YOUR TASK => Within the records below is a range that opens at the line with "Lifeline Loddon Mallee" and closes at the line with "Taylor serving as executive producers.". Return that range word for word, both ends included, and only that range.

Top of DATA RECORDS

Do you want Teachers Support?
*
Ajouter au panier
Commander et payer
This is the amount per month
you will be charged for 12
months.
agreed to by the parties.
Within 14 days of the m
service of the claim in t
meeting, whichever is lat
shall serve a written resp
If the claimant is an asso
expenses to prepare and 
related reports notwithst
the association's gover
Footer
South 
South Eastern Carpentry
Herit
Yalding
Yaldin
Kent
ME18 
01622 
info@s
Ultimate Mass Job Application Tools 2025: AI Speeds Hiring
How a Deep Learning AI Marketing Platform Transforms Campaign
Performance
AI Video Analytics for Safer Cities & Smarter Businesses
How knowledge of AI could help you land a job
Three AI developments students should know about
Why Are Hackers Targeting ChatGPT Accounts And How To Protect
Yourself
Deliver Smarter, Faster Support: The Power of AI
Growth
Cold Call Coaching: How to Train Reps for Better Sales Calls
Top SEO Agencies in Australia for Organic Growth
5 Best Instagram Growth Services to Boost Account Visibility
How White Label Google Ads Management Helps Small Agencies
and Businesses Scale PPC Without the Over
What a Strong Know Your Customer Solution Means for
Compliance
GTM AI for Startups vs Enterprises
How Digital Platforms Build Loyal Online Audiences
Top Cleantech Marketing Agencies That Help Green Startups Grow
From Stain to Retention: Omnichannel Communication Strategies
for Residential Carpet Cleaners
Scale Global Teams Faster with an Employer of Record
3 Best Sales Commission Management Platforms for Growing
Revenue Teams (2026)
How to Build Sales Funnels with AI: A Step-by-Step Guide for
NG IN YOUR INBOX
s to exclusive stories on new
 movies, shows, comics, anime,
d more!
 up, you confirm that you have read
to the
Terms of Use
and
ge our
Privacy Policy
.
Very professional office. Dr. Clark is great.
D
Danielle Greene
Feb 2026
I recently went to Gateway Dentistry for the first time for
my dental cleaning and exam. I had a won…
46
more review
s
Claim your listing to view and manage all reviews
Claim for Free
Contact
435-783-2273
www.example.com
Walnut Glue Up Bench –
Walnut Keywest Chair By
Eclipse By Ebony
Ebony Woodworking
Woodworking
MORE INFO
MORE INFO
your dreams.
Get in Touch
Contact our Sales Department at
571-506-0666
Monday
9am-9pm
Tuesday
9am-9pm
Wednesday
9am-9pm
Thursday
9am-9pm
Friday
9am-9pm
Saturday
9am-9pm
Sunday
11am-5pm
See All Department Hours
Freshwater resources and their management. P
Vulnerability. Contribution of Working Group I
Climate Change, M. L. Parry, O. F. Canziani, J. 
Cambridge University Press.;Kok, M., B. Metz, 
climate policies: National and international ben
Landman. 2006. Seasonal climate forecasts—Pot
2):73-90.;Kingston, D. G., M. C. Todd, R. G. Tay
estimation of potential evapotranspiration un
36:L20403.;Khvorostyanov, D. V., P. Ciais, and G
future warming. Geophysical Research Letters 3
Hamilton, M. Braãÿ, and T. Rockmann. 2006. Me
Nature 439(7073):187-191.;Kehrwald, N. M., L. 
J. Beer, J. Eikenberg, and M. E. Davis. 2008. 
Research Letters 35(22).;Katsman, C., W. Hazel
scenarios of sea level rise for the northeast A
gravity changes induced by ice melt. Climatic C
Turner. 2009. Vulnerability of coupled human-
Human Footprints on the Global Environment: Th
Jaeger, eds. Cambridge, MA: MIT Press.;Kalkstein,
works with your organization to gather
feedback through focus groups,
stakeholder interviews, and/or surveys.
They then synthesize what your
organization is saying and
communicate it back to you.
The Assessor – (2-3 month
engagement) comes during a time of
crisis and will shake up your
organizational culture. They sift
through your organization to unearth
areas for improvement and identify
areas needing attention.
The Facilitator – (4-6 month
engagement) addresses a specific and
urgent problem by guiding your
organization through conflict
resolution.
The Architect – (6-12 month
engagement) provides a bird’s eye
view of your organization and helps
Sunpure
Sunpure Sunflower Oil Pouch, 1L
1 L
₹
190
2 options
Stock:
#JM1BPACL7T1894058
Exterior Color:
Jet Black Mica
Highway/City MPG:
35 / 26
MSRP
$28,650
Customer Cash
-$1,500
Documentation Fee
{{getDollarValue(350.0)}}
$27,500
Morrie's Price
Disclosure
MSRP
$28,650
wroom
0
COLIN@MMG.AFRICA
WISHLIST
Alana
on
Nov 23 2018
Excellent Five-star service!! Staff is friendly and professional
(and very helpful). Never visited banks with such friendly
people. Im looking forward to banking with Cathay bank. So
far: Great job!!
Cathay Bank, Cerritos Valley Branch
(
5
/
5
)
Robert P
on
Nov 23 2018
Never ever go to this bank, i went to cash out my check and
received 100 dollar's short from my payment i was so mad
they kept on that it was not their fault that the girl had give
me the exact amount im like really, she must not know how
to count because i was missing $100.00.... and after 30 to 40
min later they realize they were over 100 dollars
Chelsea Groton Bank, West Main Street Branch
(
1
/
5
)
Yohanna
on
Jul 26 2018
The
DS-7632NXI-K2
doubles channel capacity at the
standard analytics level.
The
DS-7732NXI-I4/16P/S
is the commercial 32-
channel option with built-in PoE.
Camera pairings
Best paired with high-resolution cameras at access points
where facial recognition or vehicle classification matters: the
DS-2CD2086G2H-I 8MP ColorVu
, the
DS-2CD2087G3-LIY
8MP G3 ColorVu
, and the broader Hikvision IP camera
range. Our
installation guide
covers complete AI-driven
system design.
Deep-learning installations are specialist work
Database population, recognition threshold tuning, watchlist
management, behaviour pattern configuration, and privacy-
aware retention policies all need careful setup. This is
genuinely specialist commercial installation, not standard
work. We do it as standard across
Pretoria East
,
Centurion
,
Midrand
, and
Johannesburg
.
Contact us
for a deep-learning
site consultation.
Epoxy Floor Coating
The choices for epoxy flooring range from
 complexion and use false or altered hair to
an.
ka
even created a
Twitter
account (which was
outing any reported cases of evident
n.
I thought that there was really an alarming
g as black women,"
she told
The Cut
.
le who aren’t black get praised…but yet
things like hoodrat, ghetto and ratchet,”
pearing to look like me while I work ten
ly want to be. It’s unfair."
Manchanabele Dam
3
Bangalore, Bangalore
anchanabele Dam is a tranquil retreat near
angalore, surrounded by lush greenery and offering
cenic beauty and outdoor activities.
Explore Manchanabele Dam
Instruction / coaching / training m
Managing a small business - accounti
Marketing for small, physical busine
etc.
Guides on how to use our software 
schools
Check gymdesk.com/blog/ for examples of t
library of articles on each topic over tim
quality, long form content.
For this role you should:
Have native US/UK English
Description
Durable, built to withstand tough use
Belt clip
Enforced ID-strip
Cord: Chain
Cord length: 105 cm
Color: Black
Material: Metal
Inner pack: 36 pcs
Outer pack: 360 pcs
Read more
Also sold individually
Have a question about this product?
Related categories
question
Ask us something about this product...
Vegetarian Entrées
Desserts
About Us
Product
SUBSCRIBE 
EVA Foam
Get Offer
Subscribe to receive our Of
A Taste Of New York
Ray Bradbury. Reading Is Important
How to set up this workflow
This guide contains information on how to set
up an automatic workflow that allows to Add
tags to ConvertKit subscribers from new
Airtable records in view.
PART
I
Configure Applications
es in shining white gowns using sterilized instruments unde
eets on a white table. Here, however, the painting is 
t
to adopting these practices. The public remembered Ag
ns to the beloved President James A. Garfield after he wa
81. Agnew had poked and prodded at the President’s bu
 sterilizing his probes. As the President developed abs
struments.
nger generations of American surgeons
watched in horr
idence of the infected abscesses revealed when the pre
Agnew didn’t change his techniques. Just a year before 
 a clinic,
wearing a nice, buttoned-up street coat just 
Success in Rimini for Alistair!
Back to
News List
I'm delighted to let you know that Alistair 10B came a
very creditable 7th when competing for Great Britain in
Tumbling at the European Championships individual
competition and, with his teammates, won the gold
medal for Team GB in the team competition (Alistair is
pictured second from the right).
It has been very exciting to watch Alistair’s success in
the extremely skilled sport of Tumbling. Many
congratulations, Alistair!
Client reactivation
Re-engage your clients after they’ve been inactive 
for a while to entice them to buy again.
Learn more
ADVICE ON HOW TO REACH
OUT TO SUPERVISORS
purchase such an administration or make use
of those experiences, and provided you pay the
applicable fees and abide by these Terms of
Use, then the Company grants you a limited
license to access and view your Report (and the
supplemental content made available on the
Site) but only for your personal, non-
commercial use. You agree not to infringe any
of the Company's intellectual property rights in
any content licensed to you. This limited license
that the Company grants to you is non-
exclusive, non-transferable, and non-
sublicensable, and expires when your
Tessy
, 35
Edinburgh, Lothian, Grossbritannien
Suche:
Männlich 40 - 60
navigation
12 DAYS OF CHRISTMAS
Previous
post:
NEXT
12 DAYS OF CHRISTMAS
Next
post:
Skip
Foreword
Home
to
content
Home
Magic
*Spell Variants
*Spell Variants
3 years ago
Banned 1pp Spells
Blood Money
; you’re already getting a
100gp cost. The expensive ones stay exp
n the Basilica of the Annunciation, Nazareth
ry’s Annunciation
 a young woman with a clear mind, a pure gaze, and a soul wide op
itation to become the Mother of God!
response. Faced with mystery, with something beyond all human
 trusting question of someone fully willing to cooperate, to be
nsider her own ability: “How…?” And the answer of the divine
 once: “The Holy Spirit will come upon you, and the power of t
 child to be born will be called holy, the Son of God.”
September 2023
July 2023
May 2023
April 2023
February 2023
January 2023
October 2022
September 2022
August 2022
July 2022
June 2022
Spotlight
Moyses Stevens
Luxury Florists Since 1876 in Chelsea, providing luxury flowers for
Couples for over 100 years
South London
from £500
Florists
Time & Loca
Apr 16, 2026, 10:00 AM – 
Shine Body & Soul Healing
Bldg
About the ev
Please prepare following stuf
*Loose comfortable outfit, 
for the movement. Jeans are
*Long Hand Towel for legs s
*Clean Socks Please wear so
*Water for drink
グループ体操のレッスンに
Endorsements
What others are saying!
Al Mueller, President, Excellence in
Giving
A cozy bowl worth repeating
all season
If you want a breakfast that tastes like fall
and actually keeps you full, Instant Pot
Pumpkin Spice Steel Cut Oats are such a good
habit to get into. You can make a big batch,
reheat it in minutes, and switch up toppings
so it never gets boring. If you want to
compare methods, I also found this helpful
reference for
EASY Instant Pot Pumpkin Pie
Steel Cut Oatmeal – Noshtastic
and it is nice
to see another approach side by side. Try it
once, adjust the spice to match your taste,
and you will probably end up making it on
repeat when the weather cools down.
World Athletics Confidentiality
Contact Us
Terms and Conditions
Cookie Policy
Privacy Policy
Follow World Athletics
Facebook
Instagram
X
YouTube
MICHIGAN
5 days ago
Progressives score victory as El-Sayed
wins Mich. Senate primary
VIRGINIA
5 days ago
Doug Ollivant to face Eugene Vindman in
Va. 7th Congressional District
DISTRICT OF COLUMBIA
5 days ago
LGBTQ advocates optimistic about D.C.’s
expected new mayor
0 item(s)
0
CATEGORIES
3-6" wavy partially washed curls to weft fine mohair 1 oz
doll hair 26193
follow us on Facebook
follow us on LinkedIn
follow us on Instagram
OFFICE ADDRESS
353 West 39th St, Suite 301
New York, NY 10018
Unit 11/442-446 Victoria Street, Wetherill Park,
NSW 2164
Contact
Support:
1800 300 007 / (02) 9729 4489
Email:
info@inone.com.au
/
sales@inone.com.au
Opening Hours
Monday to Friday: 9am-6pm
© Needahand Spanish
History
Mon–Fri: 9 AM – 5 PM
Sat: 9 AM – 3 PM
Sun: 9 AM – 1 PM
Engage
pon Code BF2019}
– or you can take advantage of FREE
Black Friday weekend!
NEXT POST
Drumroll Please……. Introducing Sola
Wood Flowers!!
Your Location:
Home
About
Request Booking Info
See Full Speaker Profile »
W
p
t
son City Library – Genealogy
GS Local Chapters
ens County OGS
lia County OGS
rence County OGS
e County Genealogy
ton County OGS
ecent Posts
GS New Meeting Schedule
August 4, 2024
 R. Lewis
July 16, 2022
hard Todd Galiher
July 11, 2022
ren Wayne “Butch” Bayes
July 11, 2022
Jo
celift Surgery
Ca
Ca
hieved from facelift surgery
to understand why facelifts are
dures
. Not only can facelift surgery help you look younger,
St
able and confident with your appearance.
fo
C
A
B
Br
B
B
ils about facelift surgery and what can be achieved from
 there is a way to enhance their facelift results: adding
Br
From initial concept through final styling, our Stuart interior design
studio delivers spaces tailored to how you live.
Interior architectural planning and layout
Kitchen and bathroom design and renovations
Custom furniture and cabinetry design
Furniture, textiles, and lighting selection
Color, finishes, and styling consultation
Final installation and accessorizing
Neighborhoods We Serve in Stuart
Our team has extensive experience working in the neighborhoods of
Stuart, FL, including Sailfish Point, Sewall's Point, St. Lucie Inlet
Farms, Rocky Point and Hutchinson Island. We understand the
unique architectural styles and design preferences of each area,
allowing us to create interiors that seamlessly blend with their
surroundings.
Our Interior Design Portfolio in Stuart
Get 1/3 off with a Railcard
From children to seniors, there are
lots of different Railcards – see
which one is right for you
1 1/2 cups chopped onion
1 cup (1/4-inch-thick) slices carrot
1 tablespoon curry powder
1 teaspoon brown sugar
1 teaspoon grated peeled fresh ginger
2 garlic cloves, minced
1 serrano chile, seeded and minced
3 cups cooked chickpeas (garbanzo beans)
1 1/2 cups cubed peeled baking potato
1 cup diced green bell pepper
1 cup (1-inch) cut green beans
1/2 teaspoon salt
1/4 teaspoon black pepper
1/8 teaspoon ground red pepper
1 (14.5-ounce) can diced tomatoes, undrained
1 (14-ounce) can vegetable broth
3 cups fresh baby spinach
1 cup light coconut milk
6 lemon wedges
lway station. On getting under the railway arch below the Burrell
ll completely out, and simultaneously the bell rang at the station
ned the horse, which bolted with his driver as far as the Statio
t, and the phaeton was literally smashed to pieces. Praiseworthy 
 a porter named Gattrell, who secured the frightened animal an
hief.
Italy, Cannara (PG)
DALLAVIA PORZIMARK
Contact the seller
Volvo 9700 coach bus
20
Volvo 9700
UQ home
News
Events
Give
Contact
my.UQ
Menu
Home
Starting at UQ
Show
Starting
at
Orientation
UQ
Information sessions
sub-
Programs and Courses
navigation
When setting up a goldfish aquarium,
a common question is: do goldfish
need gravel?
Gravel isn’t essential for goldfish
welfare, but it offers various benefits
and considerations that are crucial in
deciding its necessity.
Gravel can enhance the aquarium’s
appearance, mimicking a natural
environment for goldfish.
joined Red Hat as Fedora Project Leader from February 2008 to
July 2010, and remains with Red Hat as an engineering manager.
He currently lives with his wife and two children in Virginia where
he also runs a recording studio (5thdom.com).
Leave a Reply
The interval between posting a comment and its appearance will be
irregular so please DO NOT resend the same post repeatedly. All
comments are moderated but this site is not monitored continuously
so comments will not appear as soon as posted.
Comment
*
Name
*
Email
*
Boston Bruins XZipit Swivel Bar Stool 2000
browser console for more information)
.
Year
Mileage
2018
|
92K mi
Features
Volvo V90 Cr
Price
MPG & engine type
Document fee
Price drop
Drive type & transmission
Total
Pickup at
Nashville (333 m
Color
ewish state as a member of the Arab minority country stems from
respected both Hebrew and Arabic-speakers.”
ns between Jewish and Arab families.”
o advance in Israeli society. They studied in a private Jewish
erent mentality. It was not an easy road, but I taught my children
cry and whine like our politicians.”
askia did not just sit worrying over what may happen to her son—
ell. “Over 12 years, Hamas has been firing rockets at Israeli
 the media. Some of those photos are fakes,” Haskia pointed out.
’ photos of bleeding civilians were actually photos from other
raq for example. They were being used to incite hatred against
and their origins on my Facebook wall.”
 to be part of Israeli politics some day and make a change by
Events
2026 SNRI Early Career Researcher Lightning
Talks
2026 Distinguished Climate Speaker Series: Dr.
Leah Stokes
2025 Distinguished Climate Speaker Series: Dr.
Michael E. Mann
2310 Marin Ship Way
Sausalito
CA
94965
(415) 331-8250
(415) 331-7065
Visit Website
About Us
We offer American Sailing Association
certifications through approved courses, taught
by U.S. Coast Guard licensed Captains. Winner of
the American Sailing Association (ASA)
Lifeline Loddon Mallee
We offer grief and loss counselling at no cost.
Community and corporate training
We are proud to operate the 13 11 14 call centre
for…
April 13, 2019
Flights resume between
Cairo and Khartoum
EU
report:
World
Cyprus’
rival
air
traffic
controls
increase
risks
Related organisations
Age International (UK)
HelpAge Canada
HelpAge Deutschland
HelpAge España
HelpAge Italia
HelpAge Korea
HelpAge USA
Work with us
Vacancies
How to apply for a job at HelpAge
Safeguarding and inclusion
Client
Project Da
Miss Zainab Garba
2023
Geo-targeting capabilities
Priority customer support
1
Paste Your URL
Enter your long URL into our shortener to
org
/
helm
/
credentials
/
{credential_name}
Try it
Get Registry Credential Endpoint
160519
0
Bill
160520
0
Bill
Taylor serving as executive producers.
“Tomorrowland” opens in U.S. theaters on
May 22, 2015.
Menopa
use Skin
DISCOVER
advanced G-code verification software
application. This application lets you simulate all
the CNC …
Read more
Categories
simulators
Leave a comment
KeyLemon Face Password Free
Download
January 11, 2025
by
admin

Bottom of DATA RECORDS

ANSWER TO THIS PROBLEM =>
Lifeline Loddon Mallee
We offer grief and loss counselling at no cost.
Community and corporate training
We are proud to operate the 13 11 14 call centre
for…
April 13, 2019
Flights resume between
Cairo and Khartoum
EU
report:
World
Cyprus’
rival
air
traffic
controls
increase
risks
Related organisations
Age International (UK)
HelpAge Canada
HelpAge Deutschland
HelpAge España
HelpAge Italia
HelpAge Korea
HelpAge USA
Work with us
Vacancies
How to apply for a job at HelpAge
Safeguarding and inclusion
Client
Project Da
Miss Zainab Garba
2023
Geo-targeting capabilities
Priority customer support
1
Paste Your URL
Enter your long URL into our shortener to
org
/
helm
/
credentials
/
{credential_name}
Try it
Get Registry Credential Endpoint
160519
0
Bill
160520
0
Bill
Taylor serving as executive producers.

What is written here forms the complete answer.